PHOENIX — It may be a practice run but those at a future drive-thru vaccination site near Loop 101 and I-17 Friday were all business.
HonorHealth went through the critical motions at a site where thousands of doses of the coronavirus vaccine are soon to be injected into the arms of frontline workers.
“There are a lot of pieces that go into the logistics of this, from when the parked cars pull in, to when they get directed to a lane to when they get registered, to getting vaccinated, waiting and exiting,” said Lyndsey Cunningham, director of ambulatory quality improvement.

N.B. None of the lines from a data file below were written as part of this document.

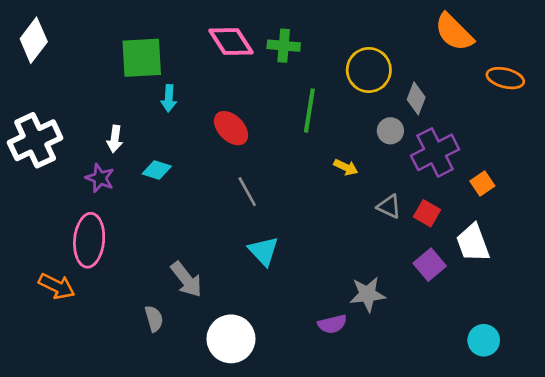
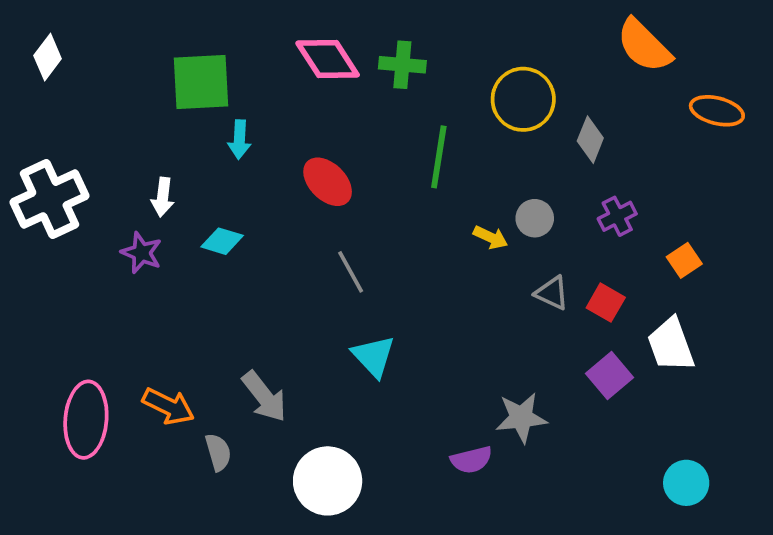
white diamond: (34, 40) -> (48, 57), size x0.7
gray circle: (390, 131) -> (535, 218), moved
purple cross: (435, 152) -> (617, 216), size x0.6
pink ellipse: (89, 240) -> (86, 420), moved
orange arrow: (57, 286) -> (168, 406), moved

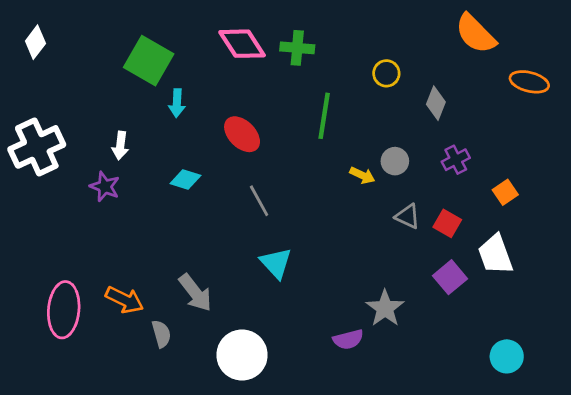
green square: (201, 82) -> (149, 61), turned 33
yellow circle: (523, 99) -> (386, 73), size x0.6
cyan diamond: (222, 241) -> (185, 180), moved
gray star: (521, 418) -> (385, 308), turned -30

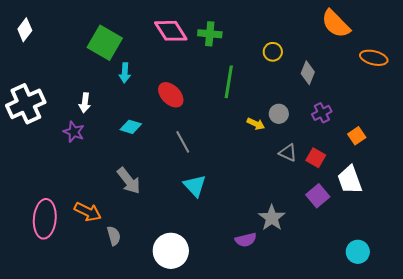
gray arrow: (195, 293) -> (129, 181), moved

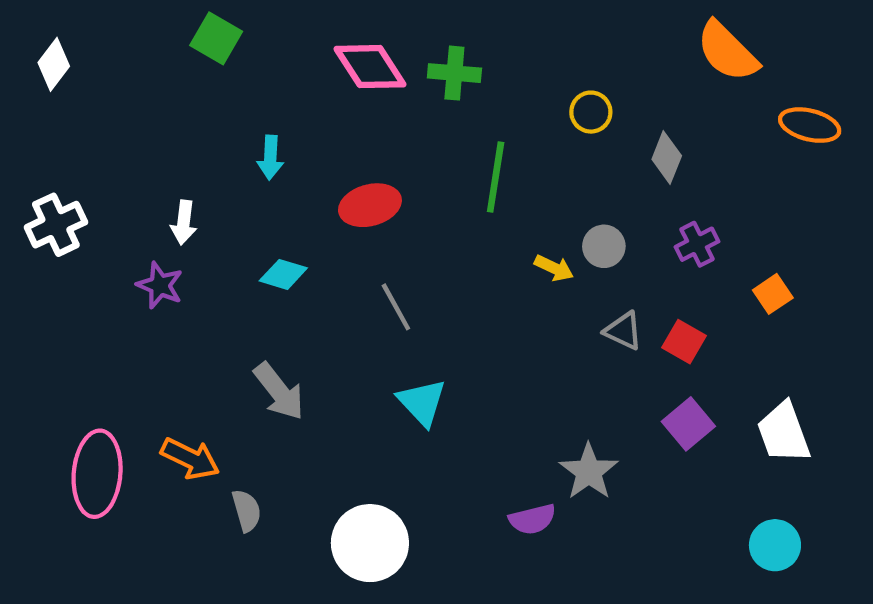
green square: (105, 43) -> (216, 38), moved, size x0.7
red ellipse: (171, 95) -> (370, 205), turned -60
white cross: (26, 104) -> (56, 225), size x0.7
white trapezoid: (350, 180) -> (784, 433), moved

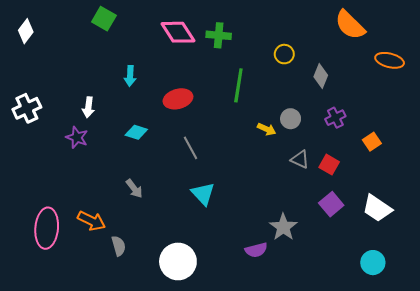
gray arrow: (279, 391) -> (134, 189), size x0.7
white trapezoid: (784, 433) -> (377, 208), turned -36

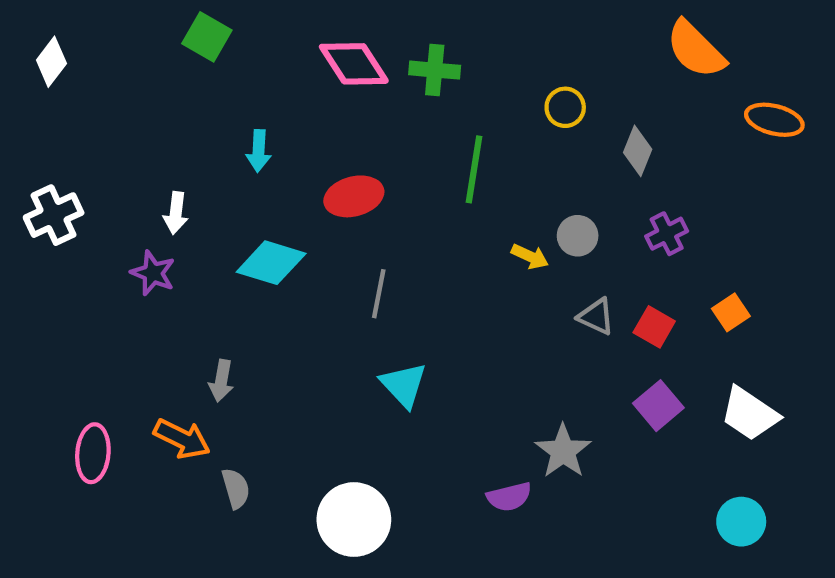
cyan diamond: (136, 132) -> (271, 263), size x1.5
orange square: (372, 142) -> (731, 312), moved
gray line: (190, 148) -> (379, 294), turned 40
gray arrow: (134, 189) -> (221, 381), moved, turned 48
pink ellipse: (47, 228) -> (93, 453), size x0.7

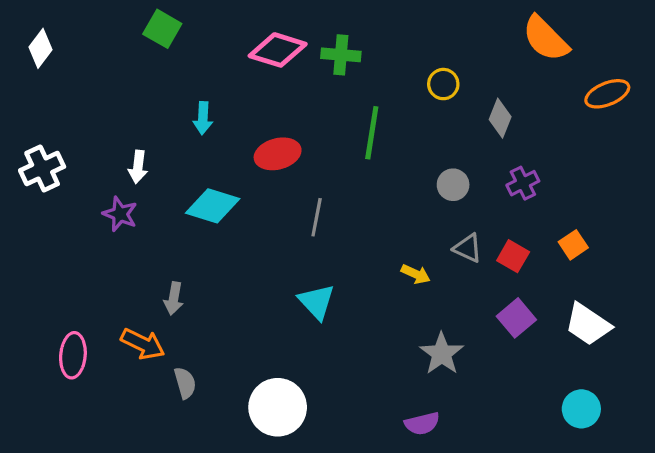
pink diamond: (354, 64) -> (278, 50), turned -40
orange ellipse: (774, 120) -> (607, 94), turned -36
yellow arrow: (530, 256) -> (416, 274), moved
gray line: (379, 294) -> (317, 217), moved
purple semicircle: (509, 497) -> (422, 423), moved

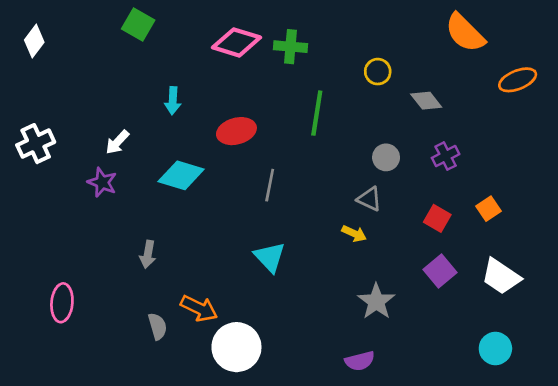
gray diamond: (500, 118) -> (426, 101), turned -60
white arrow: (138, 167) -> (117, 142), turned 36
gray triangle: (468, 248) -> (369, 199), moved
orange arrow: (143, 344) -> (199, 308), moved

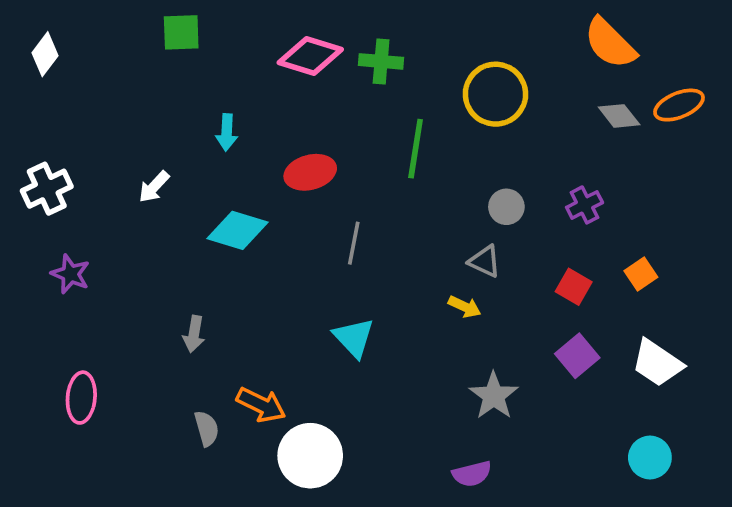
green square: (138, 24) -> (181, 32), turned -32
yellow circle: (378, 72) -> (496, 94), size x1.8
gray diamond: (426, 101) -> (619, 116), moved
purple star: (102, 182) -> (70, 274), moved

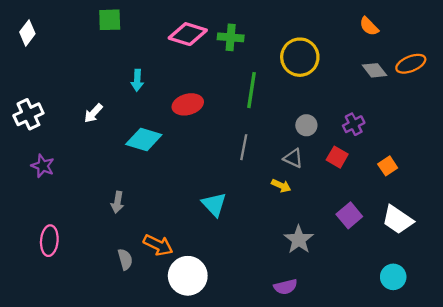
orange semicircle: (610, 43) -> (369, 26), size x0.6
gray line: (354, 243) -> (244, 147), moved
red square: (574, 287) -> (337, 157), moved

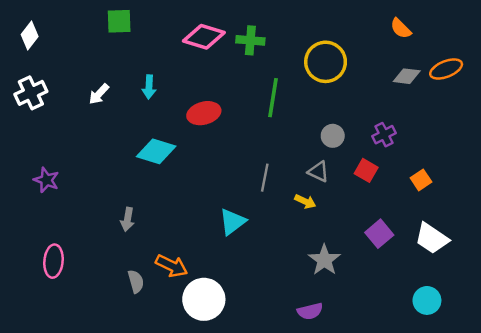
gray diamond: (375, 70) -> (407, 76), turned -45
white arrow: (93, 113) -> (99, 94), moved
white cross: (28, 114) -> (31, 93), moved
gray line: (244, 147) -> (265, 178), moved
cyan triangle: (214, 204) -> (232, 222), turned 36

Every step of the process is timed down to the second in a search for inefficiencies that can be ironed out prior to the vaccine's arrival.
Hospital systems have been told to prepare to begin administering it to phase one A population as early as December 15.
The vaccines will be stored in a secure location on site, inside six massive subzero freezers. They’ll keep the vaccine around minus 80 degrees Celsius with enough room inside each to store thousands of doses.
“That vaccine is stored within a secure room, that secured room is stored within a secure building, that secure building is on a secure location of honor health, in addition, we’ll have other security measures, surveillance cameras,” said Todd Larson, Vice President of workplace and public safety.
Donna Jackson is one of dozens of volunteers playing the part of a patient for the 85 or so site employees for the practice run-through.
“For the frontline workers this is extremely important because they have worked tirelessly and are exposed much more than the rest of us,” said Jackson.
“It's really to anticipate any issues we might have with traffic flow in and out of the event, and to give people a chance to practice what they’ll be doing that day,” said Dr. John Pope, chief medical officer for HonorHealth.
Once patients receive the vaccine, they’ll pull their car into an observation area where they’ll be monitored by healthcare workers for fifteen minutes for possible adverse effects.
State health officials say the initial supply of the vaccine is just under 400,000 doses by the end of the year. But how many each drive-thru site receives is still being calculated.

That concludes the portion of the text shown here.